D’une main rageuse, je viens essuyer le chemin humide qui se dessine sur ma pommette. Tu vois Cassie, il t’avait pourtant prévenu. Mais non, je n’ai rien voulu savoir et il a utilisé ces mots, ces seules phrases qui pouvaient me faire sombrer. Merde ! Et dire que Cole et Eliott ont appelé Léa à la rescousse… Je suis foutue. Surtout si mon cœur s’amuse à se recoller et à exploser à nouveau la seconde qui suit.
— Petite sirène ? Tout va bien ?
— Éric ! Non. Oui. Je veux dire, ça va, surprise j’enchaîne les mots de manière saccadée.
— Alors c’est vrai, hein ? Tu es Stella ?
— Oh, je vois. Oui. Mais je ne suis plus cette fille. Je veux juste… qu’il laisse entrer Noël.
— Ouais, c’est ça. Tu crois aux miracles. Il n’a peut-être pas tort, au fond. Tu sais, j’ignore si c’est une bonne idée, mais… tu devrais savoir qu’il ne t’a jamais oublié. Quand il parle de toi, c’est toujours avec nostalgie. Il…

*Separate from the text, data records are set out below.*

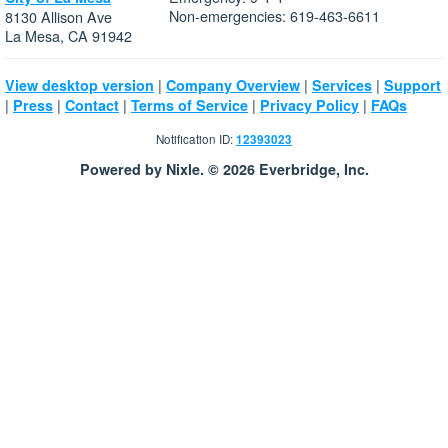
Non-emergencies: 619-463-6611
8130 Allison Ave
La Mesa, CA 91942
|
|
|
View desktop version
Company Overview
Services
Support
|
|
|
|
|
Press
Contact
Terms of Service
Privacy Policy
FAQs
Notification ID:
12393023
Powered by Nixle. © 2026 Everbridge, Inc.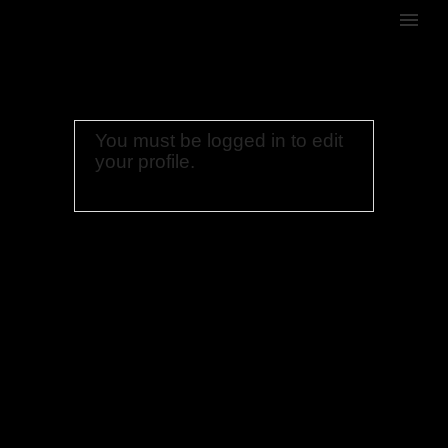
You must be logged in to edit
your profile.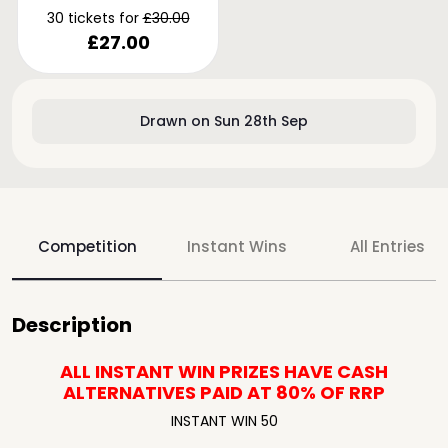
30 tickets for
£
30.00
£
27.00
Drawn on Sun 28th Sep
Competition
Instant Wins
All Entries
Description
ALL INSTANT WIN PRIZES HAVE CASH
ALTERNATIVES
PAID AT 80% OF RRP
INSTANT WIN 50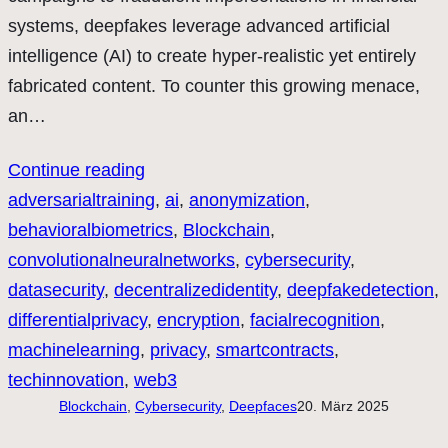
systems, deepfakes leverage advanced artificial
intelligence (AI) to create hyper-realistic yet entirely
fabricated content. To counter this growing menace,
an…
Continue reading
adversarialtraining
, 
ai
, 
anonymization
, 
behavioralbiometrics
, 
Blockchain
, 
convolutionalneuralnetworks
, 
cybersecurity
, 
datasecurity
, 
decentralizedidentity
, 
deepfakedetection
, 
differentialprivacy
, 
encryption
, 
facialrecognition
, 
machinelearning
, 
privacy
, 
smartcontracts
, 
techinnovation
, 
web3
Blockchain
, 
Cybersecurity
, 
Deepfaces
20. März 2025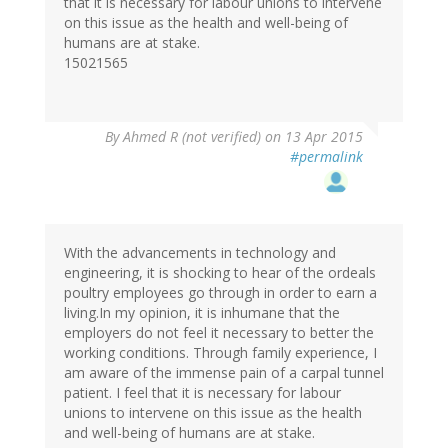
that it is necessary for labour unions to intervene
on this issue as the health and well-being of
humans are at stake.
15021565
By
Ahmed R (not verified)
on 13 Apr 2015
#permalink
With the advancements in technology and
engineering, it is shocking to hear of the ordeals
poultry employees go through in order to earn a
living.In my opinion, it is inhumane that the
employers do not feel it necessary to better the
working conditions. Through family experience, I
am aware of the immense pain of a carpal tunnel
patient. I feel that it is necessary for labour
unions to intervene on this issue as the health
and well-being of humans are at stake.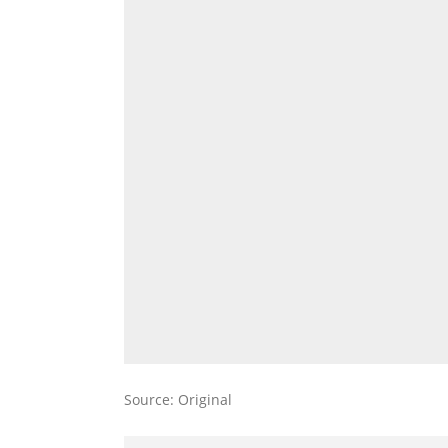
Source: Original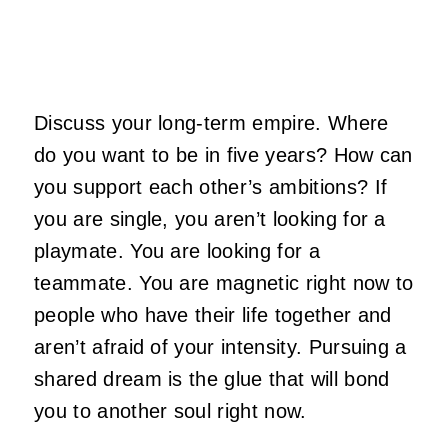
Discuss your long-term empire. Where
do you want to be in five years? How can
you support each other’s ambitions? If
you are single, you aren’t looking for a
playmate. You are looking for a
teammate. You are magnetic right now to
people who have their life together and
aren’t afraid of your intensity. Pursuing a
shared dream is the glue that will bond
you to another soul right now.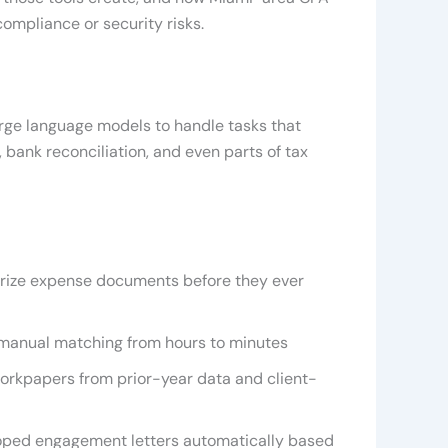
ompliance or security risks.
arge language models to handle tasks that
 bank reconciliation, and even parts of tax
orize expense documents before they ever
manual matching from hours to minutes
kpapers from prior-year data and client-
coped engagement letters automatically based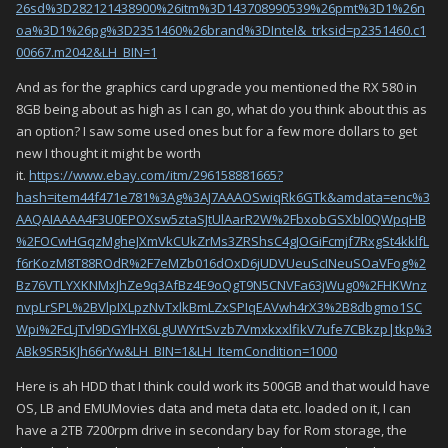
26sd%3D282121438900%26itm%3D143708990539%26pmt%3D1%26n
oa%3D1%26pg%3D2351460%26brand%3DIntel&_trksid=p2351460.c1
00667.m2042&LH_BIN=1
And as for the graphics card upgrade you mentioned the RX 580 in
8GB being about as high as I can go, what do you think about this as
an option? I saw some used ones but for a few more dollars to get
new I thought it might be worth
it.
https://www.ebay.com/itm/296158881665?
hash=item44f471e781%3Ag%3AJ7AAAOSwiqRk6GTk&amdata=enc%3
AAQAIAAAA4F3U0EPOXsw5ztaSJtUlAarR2W%2FbxobGSXbl0QWpqHB
%2FOCwHGqzMgheJXmVkCUkZrMs3ZRShsC4gJOGiFcmjf7RxgSt4kklfL
f6rKozM8T88ROdR%2F7eMZb016dOxD6jUDVUeuScINeuSOaVFog%2
Bz76VTLYXKNMxJhZe9q3AfBz4E9oQgT9N5CNVFa63jWug0%2FHKWnz
nvpLrSPL%2BVlpIXLpzNvTxlkBmLZxSPIqEAVwh4rX3%2B8dbgmo1SC
Wpi%2FcLjTvl9DGYlHX6LgUWYrtSvzb7VmxkxxlfikV7ufe7CBkzp|tkp%3
ABk9SR5KJh66rYw&LH_BIN=1&LH_ItemCondition=1000
Here is ah HDD that I think could work its 500GB and that would have
OS, LB and EMUMovies data and meta data etc. loaded on it, I can
have a 2TB 7200rpm drive in secondary bay for Rom storage, the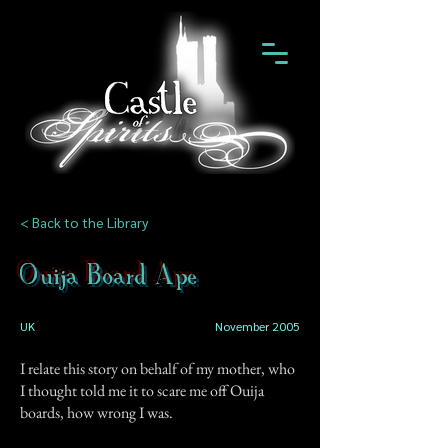
< Back to the Library
Ouija Board Ape
UK
November 2005
I relate this story on behalf of my mother, who
I thought told me it to scare me off Ouija
boards, how wrong I was.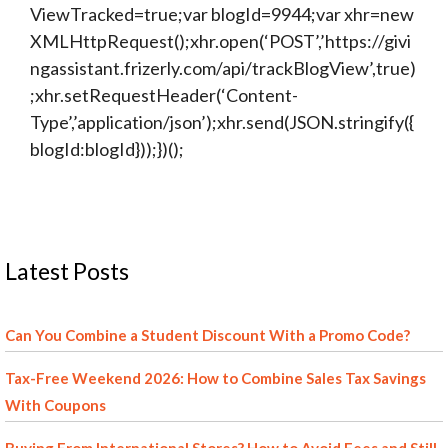
ViewTracked=true;var blogId=9944;var xhr=new
XMLHttpRequest();xhr.open(‘POST’,’https://givi
ngassistant.frizerly.com/api/trackBlogView’,true)
;xhr.setRequestHeader(‘Content-
Type’,’application/json’);xhr.send(JSON.stringify({
blogId:blogId}));})();
Latest Posts
Can You Combine a Student Discount With a Promo Code?
Tax-Free Weekend 2026: How to Combine Sales Tax Savings
With Coupons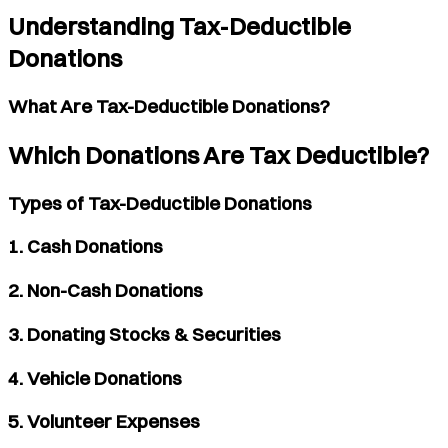
Understanding Tax-Deductible
Donations
What Are Tax-Deductible Donations?
Which Donations Are Tax Deductible?
Types of Tax-Deductible Donations
1. Cash Donations
2. Non-Cash Donations
3. Donating Stocks & Securities
4. Vehicle Donations
5. Volunteer Expenses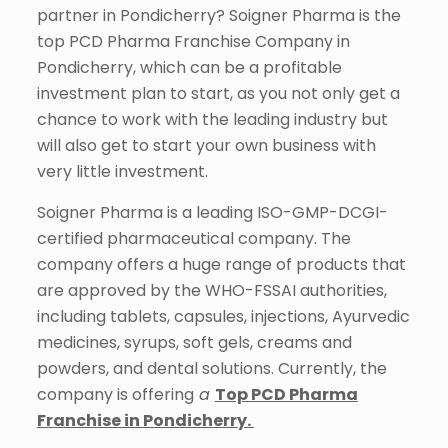
partner in Pondicherry? Soigner Pharma is the
top PCD
Pharma Franchise Company in
Pondicherry, which can be a
profitable
investment plan to start, as you not only get a
chance to work with the leading industry but
will also get to start your own business with
very little investment.
Soigner Pharma is a leading ISO-GMP-DCGI-
certified pharmaceutical company. The
company offers a huge range of products that
are approved by the WHO-FSSAI authorities,
including tablets, capsules, injections, Ayurvedic
medicines, syrups, soft gels, creams and
powders, and dental solutions. Currently, the
company is offering
a
Top PCD Pharma
Franchise in Pondicherry.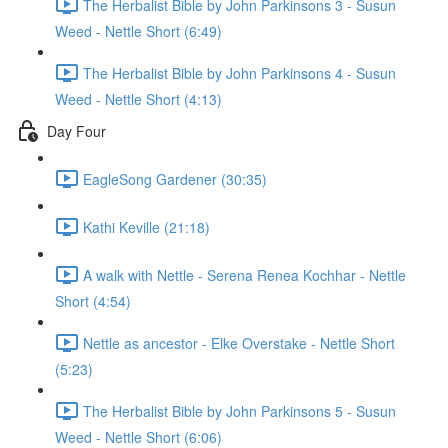
The Herbalist Bible by John Parkinsons 3 - Susun
Weed - Nettle Short (6:49)
The Herbalist Bible by John Parkinsons 4 - Susun
Weed - Nettle Short (4:13)
Day Four
EagleSong Gardener (30:35)
Kathi Keville (21:18)
A walk with Nettle - Serena Renea Kochhar - Nettle
Short (4:54)
Nettle as ancestor - Elke Overstake - Nettle Short
(5:23)
The Herbalist Bible by John Parkinsons 5 - Susun
Weed - Nettle Short (6:06)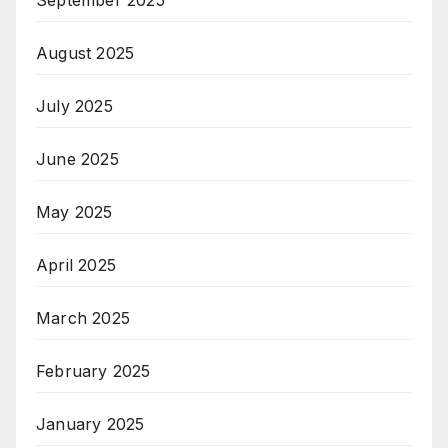
August 2025
July 2025
June 2025
May 2025
April 2025
March 2025
February 2025
January 2025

Éric n’a pas le temps de terminer sa phrase. Nous sommes interrompus par la sonnerie du téléphone. Et la porte de verre du bureau d’Ash qui s’ouvre sur ce fait. Il nous observe, nous analyse puis fronce les sourcils quand il remarque la mèche enroulée autour de mon index. Il se racle la gorge, Éric lui emboîte le pas tout en me lançant un clin d’œil. Le message est clair, j’ai un allié de plus dans cette entreprise.